Wrongheaded, but bless ya…
ProfShadow on February 18, 2013 at 4:45 PM
[dogsoldier on February 18, 2013 at 4:23 PM]
I can never find my Jefferson quote when I need it:
Jefferson uses the moral case as an example but it’s just as apt on other subjects. As you note, the problem can be explained simply. Those, however, like Samuelson, who are so invested in finding a complex reason that takes into account all they know about economics, refuse to accept the simple explanation.
Dusty on February 18, 2013 at 4:49 PM
Because you need a business friendly environment, stability, and predictability.
And none of those involve monthly changes to the tax code, regulations, EPA standards, and other shifts that make businesses nervous.
DO NOTHING… the hardest thing to do properly in politics.
gekkobear on February 18, 2013 at 4:50 PM
You are correct.
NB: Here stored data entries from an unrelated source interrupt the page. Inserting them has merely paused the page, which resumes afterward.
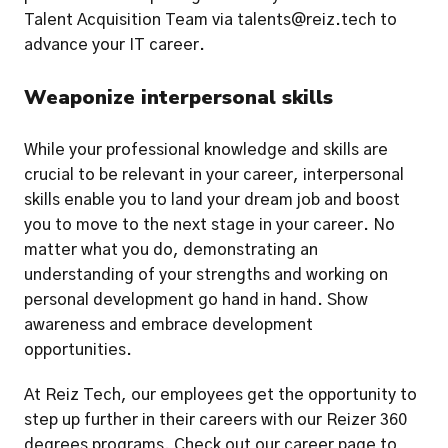
Talent Acquisition Team via talents@reiz.tech to 
advance your IT career. 
Weaponize interpersonal skills
While your professional knowledge and skills are 
crucial to be relevant in your career, interpersonal 
skills enable you to land your dream job and boost 
you to move to the next stage in your career. No 
matter what you do, demonstrating an 
understanding of your strengths and working on 
personal development go hand in hand. Show 
awareness and embrace development 
opportunities. 
At Reiz Tech, our employees get the opportunity to 
step up further in their careers with our Reizer 360 
degrees programs. Check out our career page to 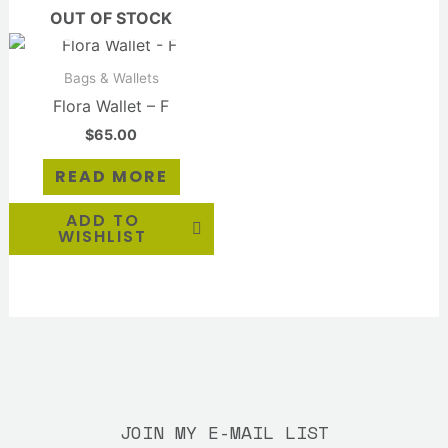
OUT OF STOCK
Bags & Wallets
Flora Wallet – F
$
65.00
READ MORE
ADD TO
WISHLIST
JOIN MY E-MAIL LIST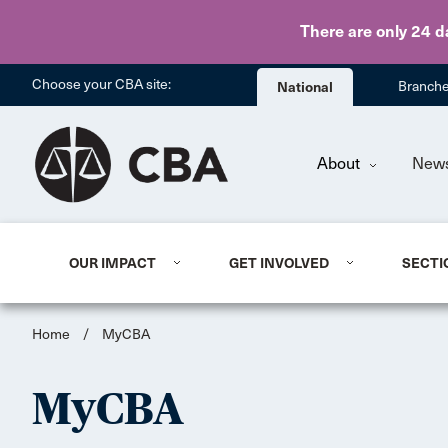
There are only 24 d
Choose your CBA site:
National
Branch
About
New
OUR IMPACT
GET INVOLVED
SECTI
Home
/
MyCBA
MyCBA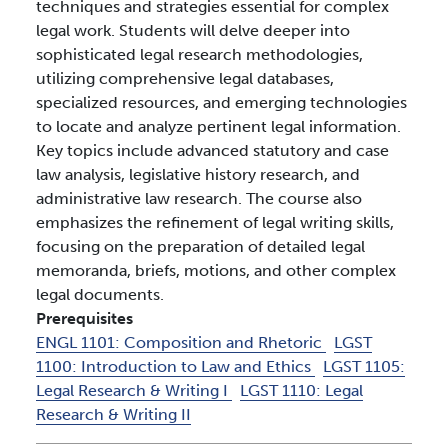
techniques and strategies essential for complex
legal work. Students will delve deeper into
sophisticated legal research methodologies,
utilizing comprehensive legal databases,
specialized resources, and emerging technologies
to locate and analyze pertinent legal information.
Key topics include advanced statutory and case
law analysis, legislative history research, and
administrative law research. The course also
emphasizes the refinement of legal writing skills,
focusing on the preparation of detailed legal
memoranda, briefs, motions, and other complex
legal documents.
Prerequisites
ENGL 1101:
Composition and Rhetoric
LGST
1100:
Introduction to Law and Ethics
LGST 1105:
Legal Research & Writing I
LGST 1110:
Legal
Research & Writing II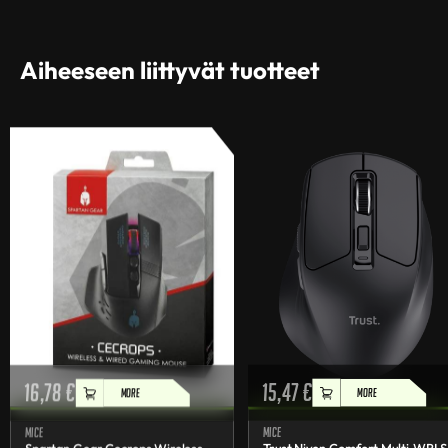
Aiheeseen liittyvät tuotteet
16,78
€
15,47
€
MORE
MORE
Mice
Mice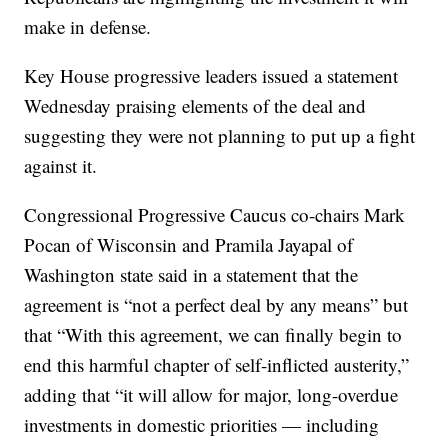
make in defense.
Key House progressive leaders issued a statement
Wednesday praising elements of the deal and
suggesting they were not planning to put up a fight
against it.
Congressional Progressive Caucus co-chairs Mark
Pocan of Wisconsin and Pramila Jayapal of
Washington state said in a statement that the
agreement is “not a perfect deal by any means” but
that “With this agreement, we can finally begin to
end this harmful chapter of self-inflicted austerity,”
adding that “it will allow for major, long-overdue
investments in domestic priorities — including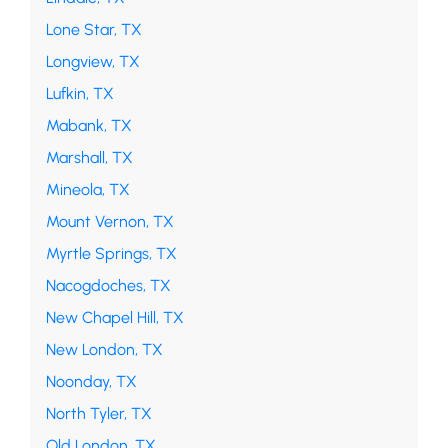
Lone Star, TX
Longview, TX
Lufkin, TX
Mabank, TX
Marshall, TX
Mineola, TX
Mount Vernon, TX
Myrtle Springs, TX
Nacogdoches, TX
New Chapel Hill, TX
New London, TX
Noonday, TX
North Tyler, TX
Old London, TX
They insist the problem is complex, which is nonsense.
dogsoldier on February 18, 2013 at 5:07 PM
Excellent point, well made.
All recessions are stubborn, for the reasons Samuelson gives.
Samuelson does not adequately address the question of what makes THIS recession so much more stubborn than others.
Most of us here would agree that the reason is the ever-increasing growth in government spending and regulation.
topdog on February 18, 2013 at 5:44 PM
Because marxists refuse to learn from reality.
ZenDraken on February 18, 2013 at 6:43 PM
Because between the Marxist sentiment from DC and greed from large corporations, the choice between an American citizen and some nameless Asian peasant is an easy one.